INSTRUCTIONS FOR THE TASK:
An exact copy of each record is required.
**** DATA PROVIDED ****
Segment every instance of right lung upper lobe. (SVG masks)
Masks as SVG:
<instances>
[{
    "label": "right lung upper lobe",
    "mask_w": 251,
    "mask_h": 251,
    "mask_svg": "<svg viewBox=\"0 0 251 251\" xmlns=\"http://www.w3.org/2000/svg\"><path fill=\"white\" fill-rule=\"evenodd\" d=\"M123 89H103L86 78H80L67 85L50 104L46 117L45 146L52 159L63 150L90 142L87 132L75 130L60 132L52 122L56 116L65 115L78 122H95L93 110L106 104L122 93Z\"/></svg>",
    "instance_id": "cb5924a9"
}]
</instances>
****
FINISHED TASK:
Segment every instance of right lung upper lobe. (SVG masks)
Masks as SVG:
<instances>
[{
    "label": "right lung upper lobe",
    "mask_w": 251,
    "mask_h": 251,
    "mask_svg": "<svg viewBox=\"0 0 251 251\" xmlns=\"http://www.w3.org/2000/svg\"><path fill=\"white\" fill-rule=\"evenodd\" d=\"M123 89H103L86 78H80L67 85L50 104L46 117L45 146L52 159L63 150L90 142L87 132L75 130L60 132L52 122L56 116L65 115L78 122H95L93 110L106 104L122 93Z\"/></svg>",
    "instance_id": "cb5924a9"
}]
</instances>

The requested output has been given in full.